Recorded data Block Start

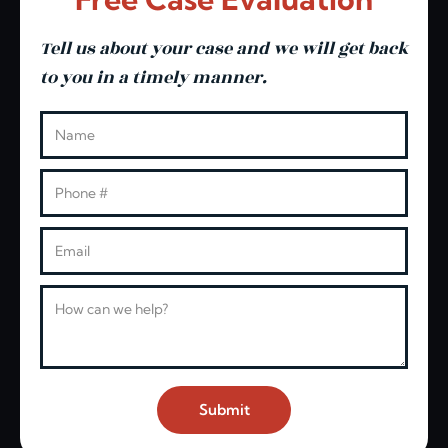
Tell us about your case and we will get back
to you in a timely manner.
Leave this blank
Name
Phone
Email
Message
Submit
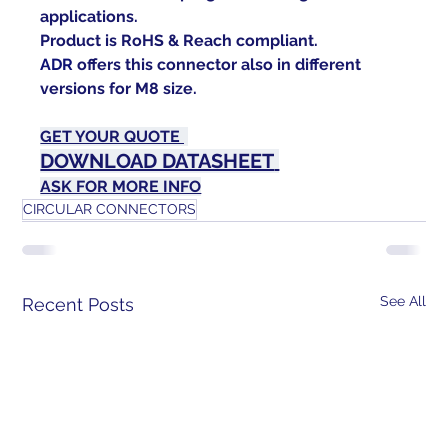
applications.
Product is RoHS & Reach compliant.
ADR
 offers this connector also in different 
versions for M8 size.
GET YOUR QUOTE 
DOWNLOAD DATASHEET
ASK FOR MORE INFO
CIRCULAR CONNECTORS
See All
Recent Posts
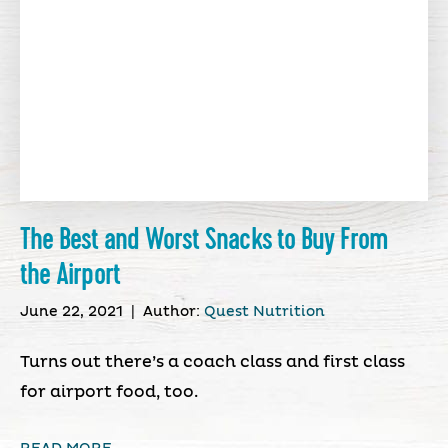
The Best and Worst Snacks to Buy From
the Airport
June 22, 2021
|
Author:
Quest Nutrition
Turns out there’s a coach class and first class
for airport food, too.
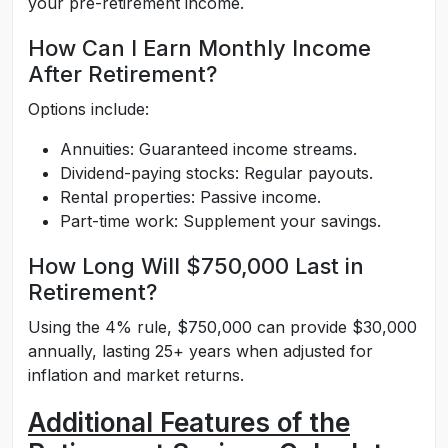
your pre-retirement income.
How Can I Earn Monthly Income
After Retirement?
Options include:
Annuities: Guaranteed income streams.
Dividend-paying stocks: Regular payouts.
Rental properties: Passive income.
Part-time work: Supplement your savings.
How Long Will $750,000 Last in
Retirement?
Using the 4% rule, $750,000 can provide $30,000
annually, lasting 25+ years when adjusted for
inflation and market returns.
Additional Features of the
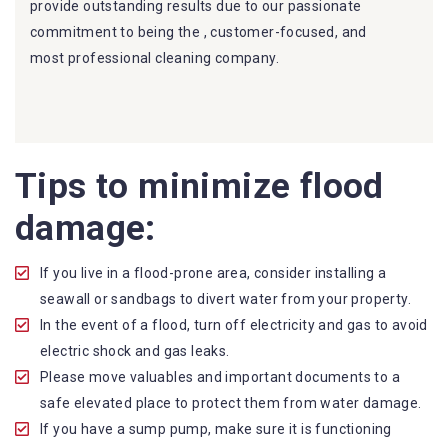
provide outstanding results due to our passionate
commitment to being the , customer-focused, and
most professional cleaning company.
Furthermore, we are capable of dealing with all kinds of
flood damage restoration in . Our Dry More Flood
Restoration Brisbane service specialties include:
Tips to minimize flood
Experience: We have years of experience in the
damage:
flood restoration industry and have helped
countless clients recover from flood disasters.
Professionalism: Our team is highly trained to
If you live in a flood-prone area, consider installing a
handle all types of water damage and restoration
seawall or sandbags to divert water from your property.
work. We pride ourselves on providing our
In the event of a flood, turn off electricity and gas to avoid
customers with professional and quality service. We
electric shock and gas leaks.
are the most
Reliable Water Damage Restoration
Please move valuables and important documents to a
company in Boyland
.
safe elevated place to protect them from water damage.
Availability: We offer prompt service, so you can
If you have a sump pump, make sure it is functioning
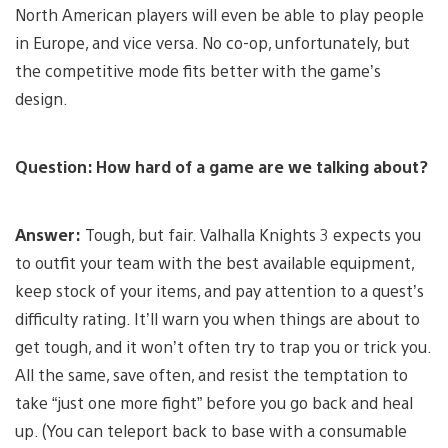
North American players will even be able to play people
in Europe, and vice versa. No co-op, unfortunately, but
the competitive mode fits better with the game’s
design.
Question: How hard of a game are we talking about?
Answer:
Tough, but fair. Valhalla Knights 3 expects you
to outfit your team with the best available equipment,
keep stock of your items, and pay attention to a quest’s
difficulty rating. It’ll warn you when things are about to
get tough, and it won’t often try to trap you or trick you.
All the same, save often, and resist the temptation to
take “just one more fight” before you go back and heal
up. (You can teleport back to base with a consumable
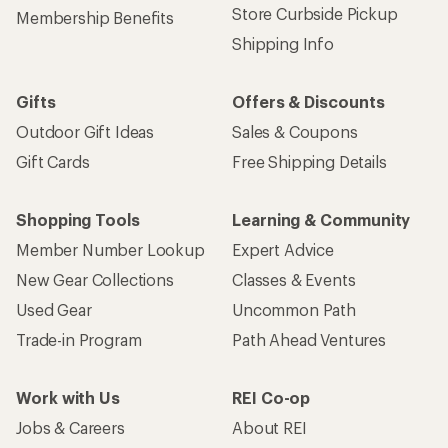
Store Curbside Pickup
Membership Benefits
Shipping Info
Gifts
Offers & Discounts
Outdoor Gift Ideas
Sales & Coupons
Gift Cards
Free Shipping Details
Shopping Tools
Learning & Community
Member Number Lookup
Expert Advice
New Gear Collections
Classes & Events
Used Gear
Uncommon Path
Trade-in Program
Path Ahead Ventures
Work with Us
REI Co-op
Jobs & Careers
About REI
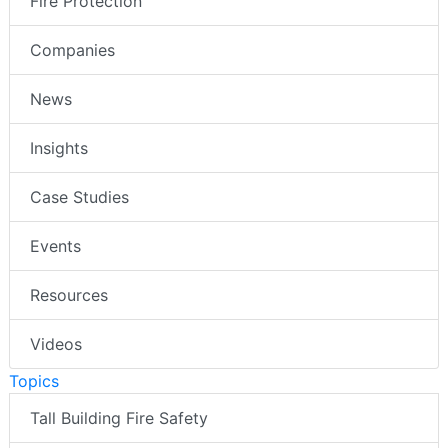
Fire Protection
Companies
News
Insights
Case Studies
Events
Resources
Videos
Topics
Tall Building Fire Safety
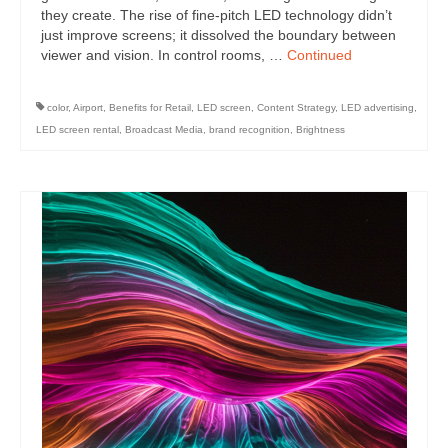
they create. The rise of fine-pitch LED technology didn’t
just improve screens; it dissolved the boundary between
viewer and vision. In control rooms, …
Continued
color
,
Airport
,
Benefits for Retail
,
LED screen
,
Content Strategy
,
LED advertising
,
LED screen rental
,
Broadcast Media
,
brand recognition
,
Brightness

Recorded data Block End

## Exercise requirements
Return, exactly as they stand, the lines above from the one with "annually, lasting 25+ years when adjusted for" to the one with "In the event", omitting any pictures among them.

## Solution below
annually, lasting 25+ years when adjusted for
inflation and market returns.
Additional Features of the
provide outstanding results due to our passionate
commitment to being the , customer-focused, and
most professional cleaning company.
Furthermore, we are capable of dealing with all kinds of
flood damage restoration in . Our Dry More Flood
Restoration Brisbane service specialties include:
Tips to minimize flood
Experience: We have years of experience in the
damage:
flood restoration industry and have helped
countless clients recover from flood disasters.
Professionalism: Our team is highly trained to
If you live in a flood-prone area, consider installing a
handle all types of water damage and restoration
seawall or sandbags to divert water from your property.
work. We pride ourselves on providing our
In the event of a flood, turn off electricity and gas to avoid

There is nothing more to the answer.